===== DATA TO USE

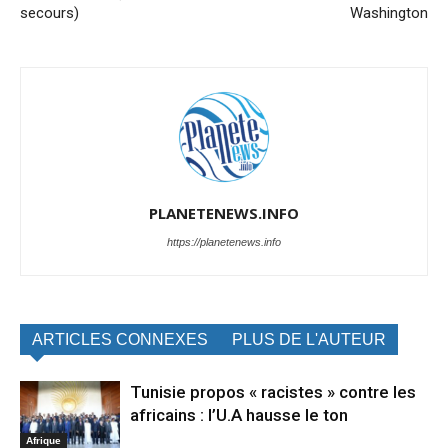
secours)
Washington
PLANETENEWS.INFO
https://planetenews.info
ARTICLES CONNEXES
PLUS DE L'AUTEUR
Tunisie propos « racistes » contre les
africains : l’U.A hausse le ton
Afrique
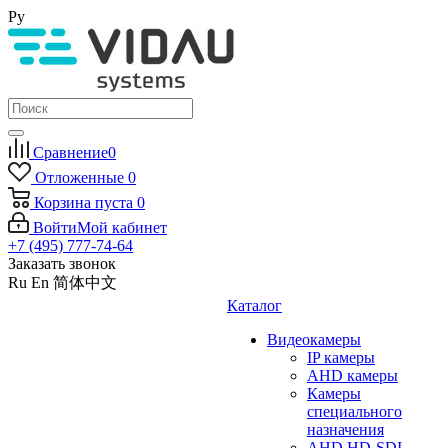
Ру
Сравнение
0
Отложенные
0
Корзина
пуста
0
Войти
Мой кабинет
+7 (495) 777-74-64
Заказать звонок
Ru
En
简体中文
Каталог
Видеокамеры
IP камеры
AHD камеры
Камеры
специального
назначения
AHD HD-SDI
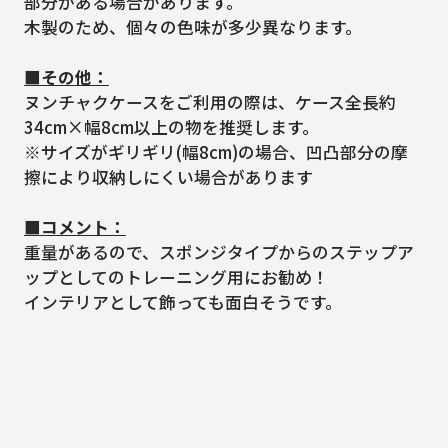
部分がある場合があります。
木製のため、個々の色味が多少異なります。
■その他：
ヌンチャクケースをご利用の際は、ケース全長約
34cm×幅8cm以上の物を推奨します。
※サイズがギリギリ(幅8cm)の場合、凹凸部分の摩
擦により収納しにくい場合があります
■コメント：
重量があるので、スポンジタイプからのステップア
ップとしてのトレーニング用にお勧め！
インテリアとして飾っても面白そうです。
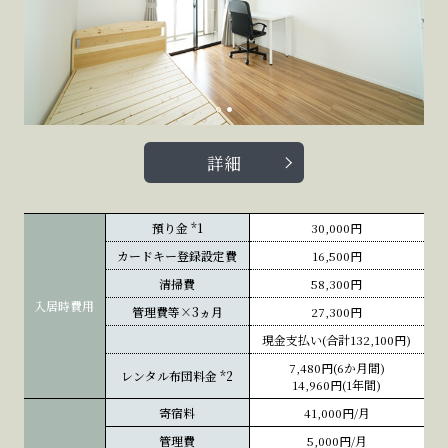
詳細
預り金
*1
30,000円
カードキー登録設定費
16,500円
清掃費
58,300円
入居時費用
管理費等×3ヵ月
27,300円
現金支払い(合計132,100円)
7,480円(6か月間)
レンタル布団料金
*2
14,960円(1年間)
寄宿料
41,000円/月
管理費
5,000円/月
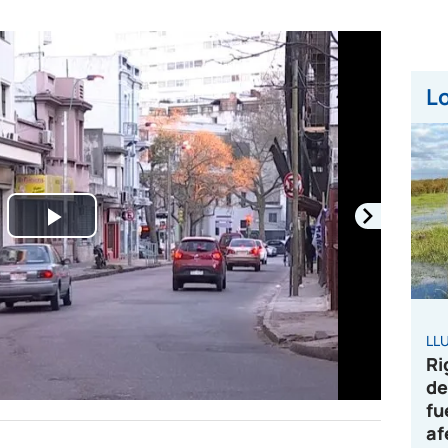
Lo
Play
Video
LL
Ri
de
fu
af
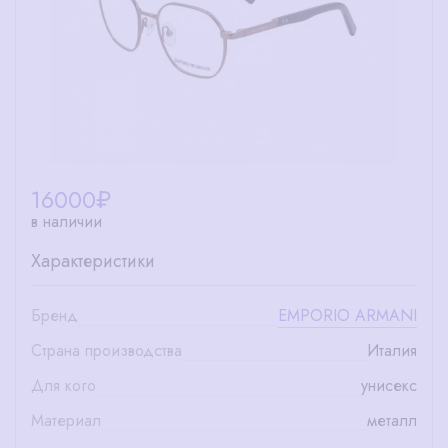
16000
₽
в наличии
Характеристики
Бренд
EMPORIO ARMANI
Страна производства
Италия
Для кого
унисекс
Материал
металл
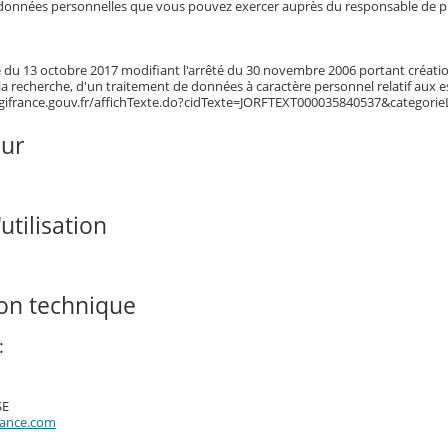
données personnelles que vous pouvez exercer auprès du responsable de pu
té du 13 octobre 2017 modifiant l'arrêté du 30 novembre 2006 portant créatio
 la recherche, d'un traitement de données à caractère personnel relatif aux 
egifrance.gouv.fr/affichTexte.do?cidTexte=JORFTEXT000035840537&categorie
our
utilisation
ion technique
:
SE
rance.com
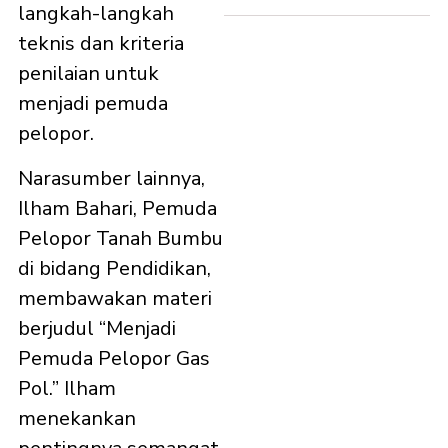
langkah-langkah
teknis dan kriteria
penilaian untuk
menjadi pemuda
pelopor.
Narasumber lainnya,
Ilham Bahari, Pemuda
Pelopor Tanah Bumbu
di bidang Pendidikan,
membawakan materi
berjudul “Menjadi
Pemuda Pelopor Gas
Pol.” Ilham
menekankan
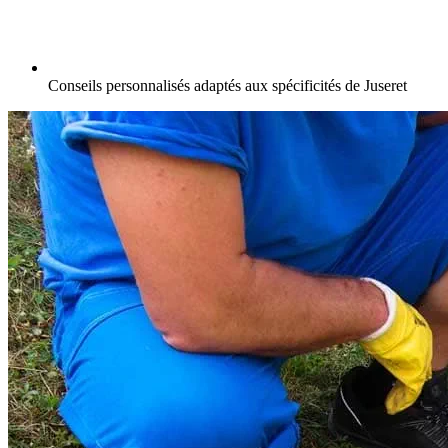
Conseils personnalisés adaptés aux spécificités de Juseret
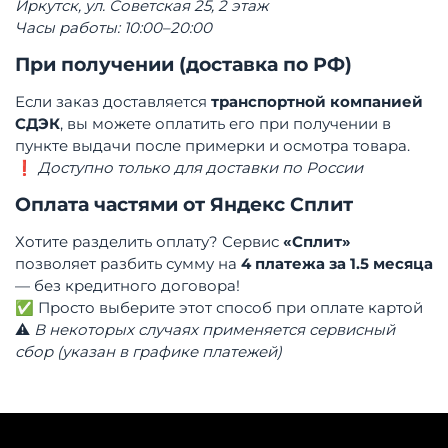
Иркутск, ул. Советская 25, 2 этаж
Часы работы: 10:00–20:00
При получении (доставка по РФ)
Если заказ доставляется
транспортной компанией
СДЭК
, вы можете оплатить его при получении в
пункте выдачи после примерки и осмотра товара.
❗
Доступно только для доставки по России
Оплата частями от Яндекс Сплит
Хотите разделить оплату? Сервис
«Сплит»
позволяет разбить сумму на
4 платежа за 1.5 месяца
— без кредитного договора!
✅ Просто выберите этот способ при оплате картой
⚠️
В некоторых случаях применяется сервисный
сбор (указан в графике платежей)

==========

[TASK DESCRIPTION] In the entries above, which lines hold the word "получении"? Copy them out.

[ANSWER SECTION]
При получении (доставка по РФ)
, вы можете оплатить его при получении в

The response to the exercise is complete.